■ **Problem statement**:
Find the word "Центральной" in the data below and copy each line that holds it.

■ **Transcribed page contents**:
· · · ·

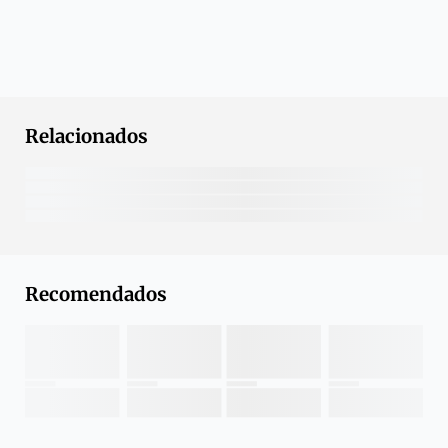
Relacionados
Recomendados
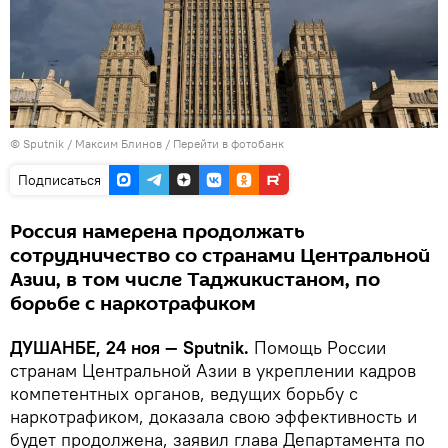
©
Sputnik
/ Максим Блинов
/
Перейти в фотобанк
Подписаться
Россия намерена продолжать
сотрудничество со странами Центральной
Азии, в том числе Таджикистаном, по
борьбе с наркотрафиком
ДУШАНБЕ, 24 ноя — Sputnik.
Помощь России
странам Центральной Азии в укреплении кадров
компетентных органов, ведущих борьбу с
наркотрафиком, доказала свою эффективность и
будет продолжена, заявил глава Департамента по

· · · ·

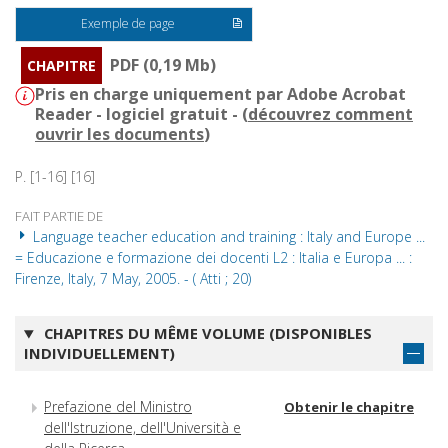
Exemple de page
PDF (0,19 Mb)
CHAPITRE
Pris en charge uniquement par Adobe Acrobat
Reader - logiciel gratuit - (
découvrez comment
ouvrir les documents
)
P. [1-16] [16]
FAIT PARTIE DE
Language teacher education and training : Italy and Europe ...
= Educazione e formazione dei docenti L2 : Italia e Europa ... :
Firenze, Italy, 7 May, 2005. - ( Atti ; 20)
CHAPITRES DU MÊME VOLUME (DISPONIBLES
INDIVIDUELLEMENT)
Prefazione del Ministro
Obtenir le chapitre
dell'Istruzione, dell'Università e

· · · ·

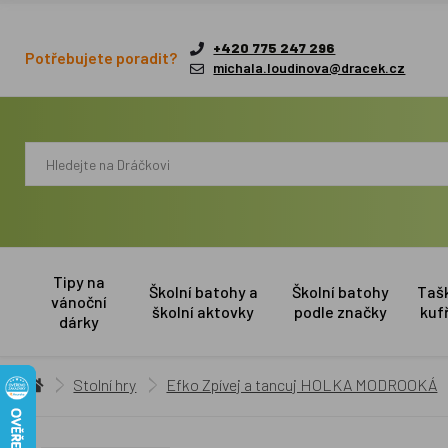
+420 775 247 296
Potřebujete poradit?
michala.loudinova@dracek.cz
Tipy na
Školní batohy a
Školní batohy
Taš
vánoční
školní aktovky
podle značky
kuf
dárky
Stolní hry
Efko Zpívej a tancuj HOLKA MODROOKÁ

· · · ·

■ **Finished exercise**:
сотрудничество со странами Центральной
странам Центральной Азии в укреплении кадров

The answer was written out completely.